Cette contestation fait suite à l’affirmation de Mamdani selon laquelle la ville interviendrait en cas de faillite pour protéger les locataires quelques heures seulement après son entrée en fonction en tant que maire. Cela préfigure les projets ambitieux de l’homme de 34 ans, qui a fait campagne en faveur de l’abordabilité, notamment en matière de logement, avant sa nomination au poste de surintendant en chef de la ville la plus peuplée d’Amérique.
Lors d’une conférence de presse après avoir visité un immeuble appartenant à Pinnacle à Brooklyn, Mamdani a déclaré que les résidents étaient confrontés au manque de chauffage, aux cafards et à « des conditions dans lesquelles aucun New-Yorkais ne devrait vivre ».
De nombreux habitants du bâtiment Pinnacle se sont organisés en réponse à ce que la lettre décrit comme « des années de mauvaise gestion et de négligence », et ont obtenu le soutien d’autres élus municipaux avant le dépôt du dossier devant le tribunal de lundi. Pinnacle a placé le bâtiment au chapitre 11 en mai, assumant plus de 500 millions de dollars de dettes hypothécaires.
« Notre intervention dans l’affaire Pinnacle montre que nous faisons des progrès et que nous luttons pour garantir que toute issue de cette affaire améliore les conditions de vie et protège l’abordabilité des locataires de Pinnacle », a déclaré Shea Weaver du bureau du maire pour la protection des locataires.
La ville a également exprimé ses inquiétudes lundi quant aux aspects économiques de l’accord proposé, affirmant que les conseillers supervisant l’immeuble Pinnacle en faillite n’avaient pas prouvé si la propriété pouvait couvrir le prix de vente proposé ou les coûts d’entretien continus, étant donné que les loyers des appartements sont réglementés. La ville a déclaré que ses conseillers n’avaient pas non plus fourni aux autorités de la ville de New York une évaluation complète des réparations nécessaires au bâtiment.

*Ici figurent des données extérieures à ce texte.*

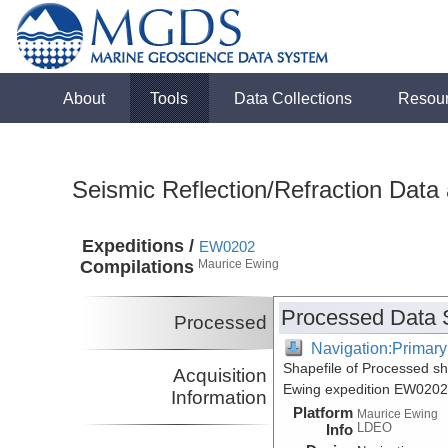
About
Tools
Data Collections
Resou
Seismic Reflection/Refraction Data
Expeditions /
EW0202
Compilations
Maurice Ewing
Processed Data 
Processed
Navigation:Primary
Shapefile of Processed s
Acquisition
Ewing expedition EW0202
Information
Platform
Maurice Ewing
LDEO
Info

La ville a également déclaré dans un dossier judiciaire que la vente proposée ne serait pas une « entreprise soutenable » tant que la propriété en faillite possèderait des appartements à loyer stabilisé ou à loyer contrôlé, car les loyers actuels sont « en moyenne très bas ». Cela signifie que la tâche de gérer les réparations d’urgence pourrait incomber aux autorités de la ville de New York ou aux locataires eux-mêmes, ou encore faire pression sur les résidents pour qu’ils partent, a indiqué la ville.
Les conseillers ont imputé la faillite à la hausse des coûts d’exploitation due à la hausse des taux d’intérêt et de l’inflation et à une baisse des recouvrements des loyers. Les locataires de plusieurs propriétés Pinnacle ont déclaré à Bloomberg News que l’entreprise était en difficulté financière ou tardait à répondre aux demandes de réparation depuis des années.
Selon le site Internet de la société, Summit possède un large éventail de propriétés immobilières, notamment des centres commerciaux locaux, des appartements à New York et des immeubles de bureaux à Manhattan. La vente proposée de Pinnacle Building doit être approuvée par le juge David Jones, qui supervise le dossier de faillite.
« Des pertes continues et une hausse des coûts pourraient conduire à de nouvelles faillites ou à la nécessité d’une réorganisation, et l’état de désarroi financier et social pourrait être encore pire que la situation actuelle du débiteur », a déclaré la ville.
L’affaire est Broadway Realty I Co. LLC, n° 25-11050, devant le tribunal des faillites des États-Unis pour le district sud de New York.